**Exercise details**
Please copy the lines below, exactly as they are, from the one with "سياسة التحرير والنشر" through the one with "actuel quand toi, tu ne veux même pas", and leave out the pictures.

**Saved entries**
● ● ● ●

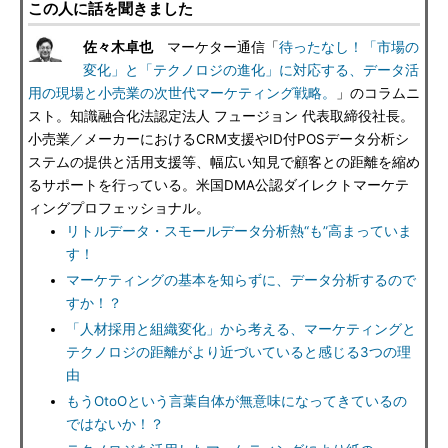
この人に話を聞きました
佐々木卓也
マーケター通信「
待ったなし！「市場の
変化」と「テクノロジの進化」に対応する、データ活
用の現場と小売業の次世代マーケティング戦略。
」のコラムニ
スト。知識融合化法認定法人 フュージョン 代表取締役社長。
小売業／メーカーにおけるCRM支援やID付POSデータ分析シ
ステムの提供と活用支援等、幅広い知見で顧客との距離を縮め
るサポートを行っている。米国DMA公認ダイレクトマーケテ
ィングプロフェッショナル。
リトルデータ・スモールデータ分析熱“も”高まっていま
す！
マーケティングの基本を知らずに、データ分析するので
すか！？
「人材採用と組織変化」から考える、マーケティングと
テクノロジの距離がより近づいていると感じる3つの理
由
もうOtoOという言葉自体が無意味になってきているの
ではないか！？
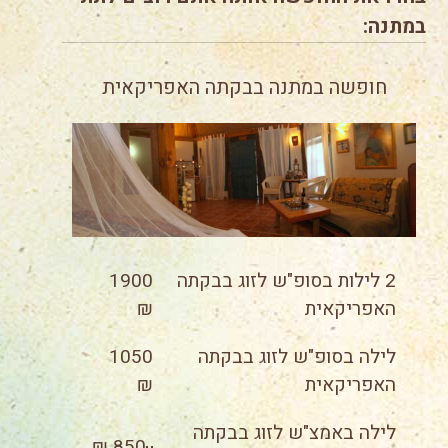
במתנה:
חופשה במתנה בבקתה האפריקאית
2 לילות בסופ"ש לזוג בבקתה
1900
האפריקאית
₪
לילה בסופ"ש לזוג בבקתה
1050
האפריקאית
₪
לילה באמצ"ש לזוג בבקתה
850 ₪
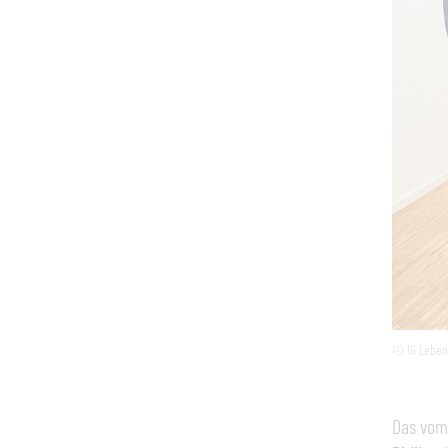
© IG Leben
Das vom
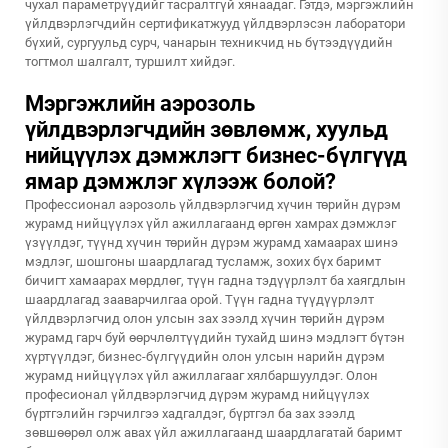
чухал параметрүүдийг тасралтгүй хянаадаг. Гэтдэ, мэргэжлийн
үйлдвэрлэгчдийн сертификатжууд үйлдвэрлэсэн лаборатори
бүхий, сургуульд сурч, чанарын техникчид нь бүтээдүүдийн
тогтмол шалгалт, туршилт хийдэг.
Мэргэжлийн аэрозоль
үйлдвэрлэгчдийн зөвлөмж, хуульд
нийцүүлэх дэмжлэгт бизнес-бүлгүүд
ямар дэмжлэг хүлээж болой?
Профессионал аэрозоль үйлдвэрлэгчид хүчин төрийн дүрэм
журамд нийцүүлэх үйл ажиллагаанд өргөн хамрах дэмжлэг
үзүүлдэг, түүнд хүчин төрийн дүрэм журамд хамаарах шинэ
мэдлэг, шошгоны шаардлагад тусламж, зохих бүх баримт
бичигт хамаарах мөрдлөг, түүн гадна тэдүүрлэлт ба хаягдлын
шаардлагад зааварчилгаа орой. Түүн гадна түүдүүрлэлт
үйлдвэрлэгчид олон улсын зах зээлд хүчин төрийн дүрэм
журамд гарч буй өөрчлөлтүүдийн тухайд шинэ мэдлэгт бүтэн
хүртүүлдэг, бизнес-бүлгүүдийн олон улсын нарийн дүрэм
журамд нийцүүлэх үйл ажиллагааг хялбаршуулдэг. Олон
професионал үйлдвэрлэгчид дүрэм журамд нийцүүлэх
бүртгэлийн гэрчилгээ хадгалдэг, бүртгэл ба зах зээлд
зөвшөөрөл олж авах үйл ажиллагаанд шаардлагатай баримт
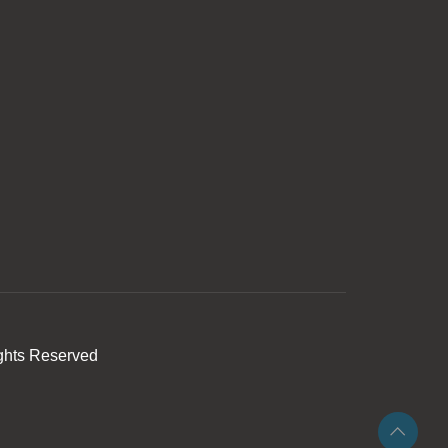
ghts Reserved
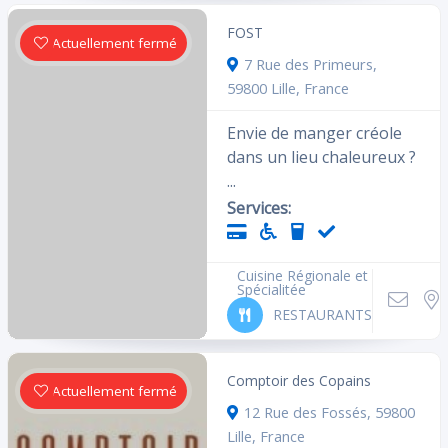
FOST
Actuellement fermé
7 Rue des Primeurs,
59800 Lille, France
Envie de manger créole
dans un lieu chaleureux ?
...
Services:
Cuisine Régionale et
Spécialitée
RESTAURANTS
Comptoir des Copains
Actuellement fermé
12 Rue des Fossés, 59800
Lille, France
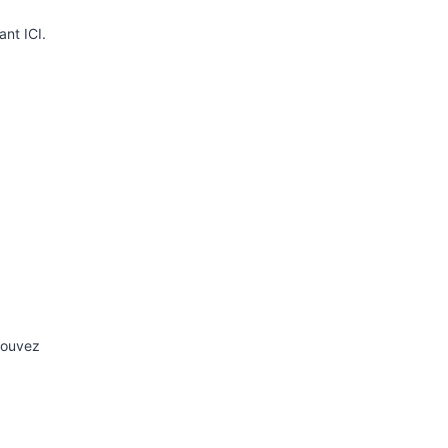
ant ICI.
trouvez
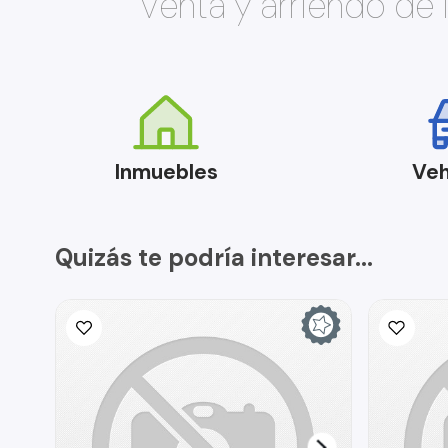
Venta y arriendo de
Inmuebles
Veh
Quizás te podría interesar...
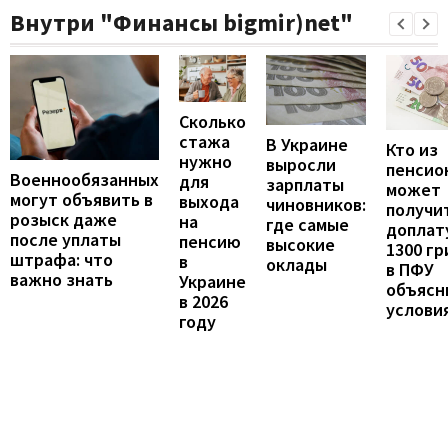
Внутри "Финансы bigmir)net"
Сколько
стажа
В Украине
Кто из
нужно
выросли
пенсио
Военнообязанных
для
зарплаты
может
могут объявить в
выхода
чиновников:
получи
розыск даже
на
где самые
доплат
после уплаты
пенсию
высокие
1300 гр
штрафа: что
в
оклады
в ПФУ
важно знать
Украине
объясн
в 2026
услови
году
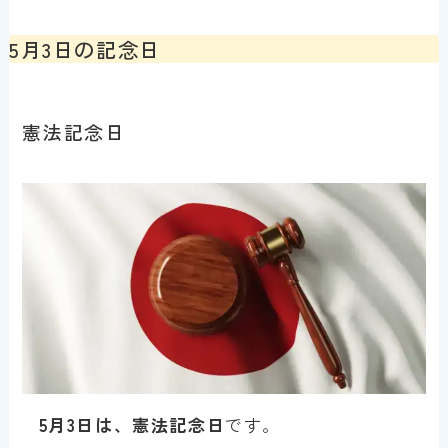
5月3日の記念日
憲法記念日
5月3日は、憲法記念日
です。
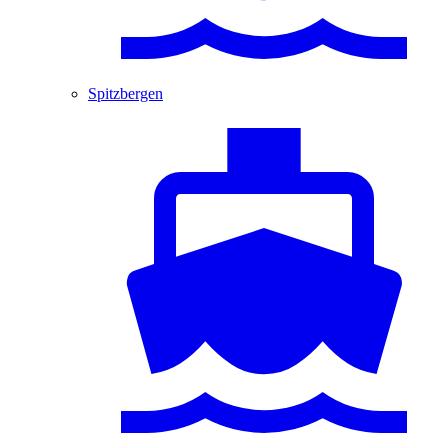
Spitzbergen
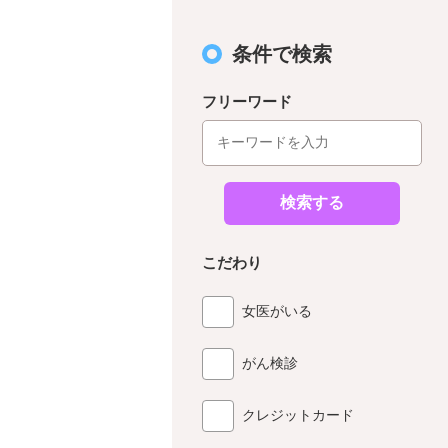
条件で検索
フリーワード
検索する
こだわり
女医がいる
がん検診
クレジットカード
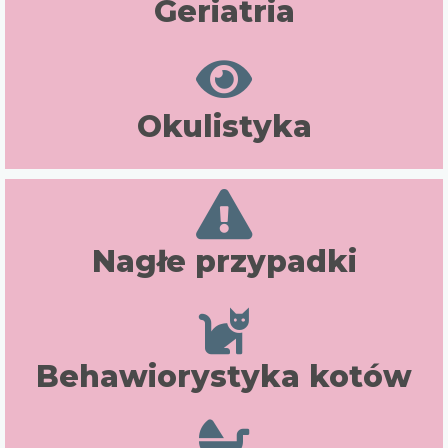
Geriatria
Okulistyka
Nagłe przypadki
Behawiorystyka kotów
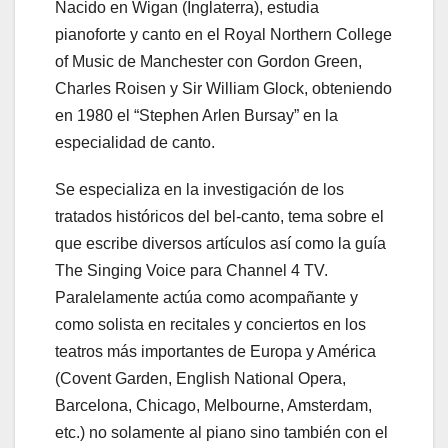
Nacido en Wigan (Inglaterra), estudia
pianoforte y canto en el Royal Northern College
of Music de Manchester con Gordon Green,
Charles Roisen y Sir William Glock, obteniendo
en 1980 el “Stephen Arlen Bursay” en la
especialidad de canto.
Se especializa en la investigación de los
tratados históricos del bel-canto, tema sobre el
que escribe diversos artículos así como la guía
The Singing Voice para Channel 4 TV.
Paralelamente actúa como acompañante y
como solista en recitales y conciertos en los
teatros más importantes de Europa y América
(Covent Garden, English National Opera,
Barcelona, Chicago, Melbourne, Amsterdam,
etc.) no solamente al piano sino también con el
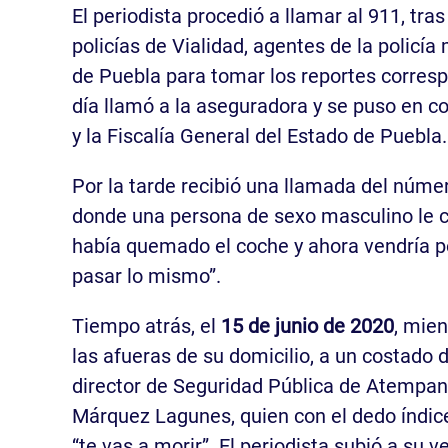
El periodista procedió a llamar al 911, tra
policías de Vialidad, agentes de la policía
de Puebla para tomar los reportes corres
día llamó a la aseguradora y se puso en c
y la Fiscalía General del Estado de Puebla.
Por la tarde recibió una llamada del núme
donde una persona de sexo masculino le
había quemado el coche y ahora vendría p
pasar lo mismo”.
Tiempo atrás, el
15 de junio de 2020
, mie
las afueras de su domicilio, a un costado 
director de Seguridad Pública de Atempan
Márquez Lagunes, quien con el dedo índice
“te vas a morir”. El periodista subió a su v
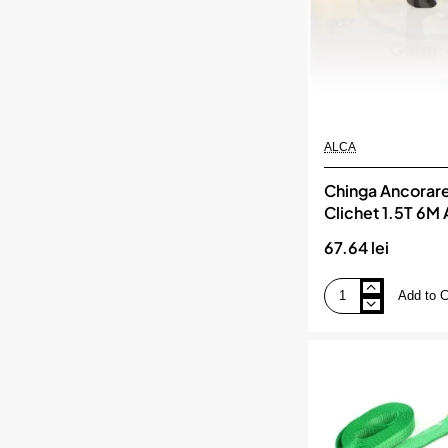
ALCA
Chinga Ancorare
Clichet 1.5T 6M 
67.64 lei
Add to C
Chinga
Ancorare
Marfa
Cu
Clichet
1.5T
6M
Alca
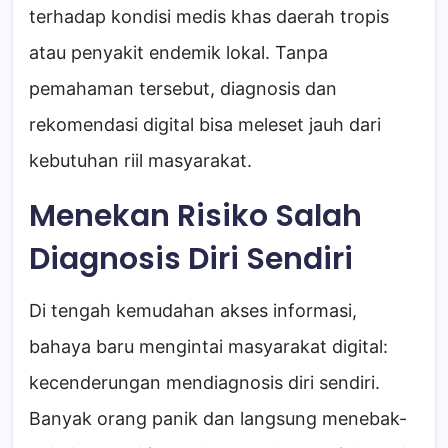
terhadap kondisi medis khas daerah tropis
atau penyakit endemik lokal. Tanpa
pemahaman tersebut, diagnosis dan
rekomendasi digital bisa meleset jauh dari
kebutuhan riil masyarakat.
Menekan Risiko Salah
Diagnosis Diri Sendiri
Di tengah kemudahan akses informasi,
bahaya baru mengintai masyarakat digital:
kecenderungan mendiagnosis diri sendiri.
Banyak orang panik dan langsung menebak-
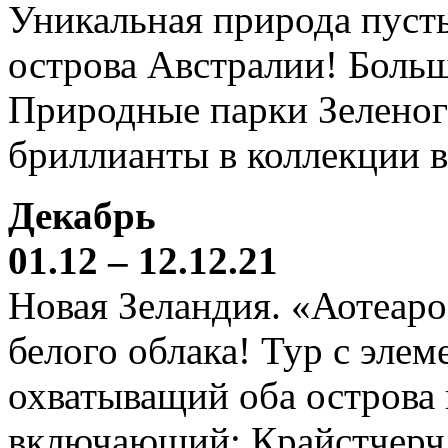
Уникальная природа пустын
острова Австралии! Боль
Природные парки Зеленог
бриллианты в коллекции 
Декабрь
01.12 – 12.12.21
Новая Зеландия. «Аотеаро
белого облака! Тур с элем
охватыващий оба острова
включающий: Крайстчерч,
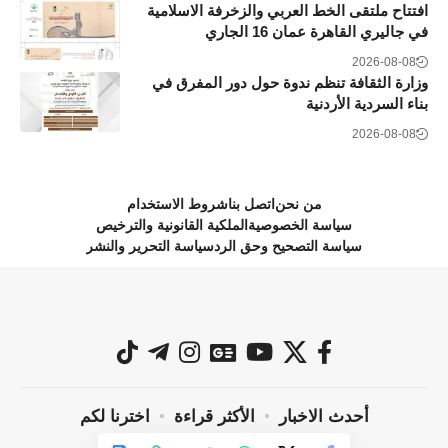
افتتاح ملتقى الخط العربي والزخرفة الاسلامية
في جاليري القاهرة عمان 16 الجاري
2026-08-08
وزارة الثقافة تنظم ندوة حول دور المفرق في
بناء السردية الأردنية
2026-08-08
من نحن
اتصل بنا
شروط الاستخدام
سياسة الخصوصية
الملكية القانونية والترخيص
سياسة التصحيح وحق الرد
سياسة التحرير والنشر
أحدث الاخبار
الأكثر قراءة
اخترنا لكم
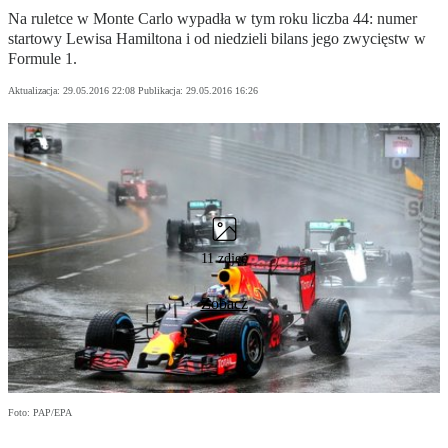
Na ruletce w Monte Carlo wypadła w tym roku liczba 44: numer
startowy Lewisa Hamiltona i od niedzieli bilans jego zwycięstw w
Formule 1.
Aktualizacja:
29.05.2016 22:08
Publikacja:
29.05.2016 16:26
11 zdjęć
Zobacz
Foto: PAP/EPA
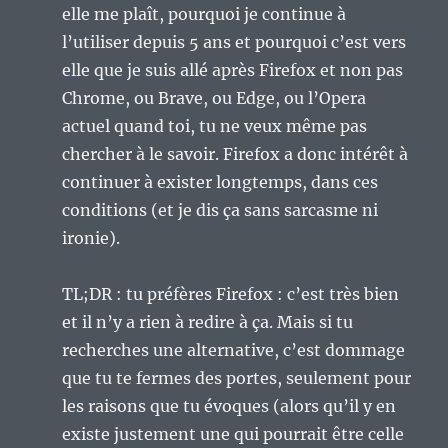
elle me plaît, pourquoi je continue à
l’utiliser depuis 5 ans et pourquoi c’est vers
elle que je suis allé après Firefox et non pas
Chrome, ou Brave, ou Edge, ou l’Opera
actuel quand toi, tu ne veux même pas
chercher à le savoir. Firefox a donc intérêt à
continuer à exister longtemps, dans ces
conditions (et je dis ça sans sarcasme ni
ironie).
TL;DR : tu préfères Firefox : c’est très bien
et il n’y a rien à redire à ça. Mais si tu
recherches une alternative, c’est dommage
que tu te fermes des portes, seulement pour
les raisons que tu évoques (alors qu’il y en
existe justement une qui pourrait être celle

● ● ● ●

**Answer to this exercise**
سياسة التحرير والنشر
أحدث الاخبار
الأكثر قراءة
اخترنا لكم
Na ruletce w Monte Carlo wypadła w tym roku liczba 44: numer
startowy Lewisa Hamiltona i od niedzieli bilans jego zwycięstw w
Formule 1.
Aktualizacja:
29.05.2016 22:08
Publikacja:
29.05.2016 16:26
11 zdjęć
Zobacz
Foto: PAP/EPA
elle me plaît, pourquoi je continue à
l’utiliser depuis 5 ans et pourquoi c’est vers
elle que je suis allé après Firefox et non pas
Chrome, ou Brave, ou Edge, ou l’Opera
actuel quand toi, tu ne veux même pas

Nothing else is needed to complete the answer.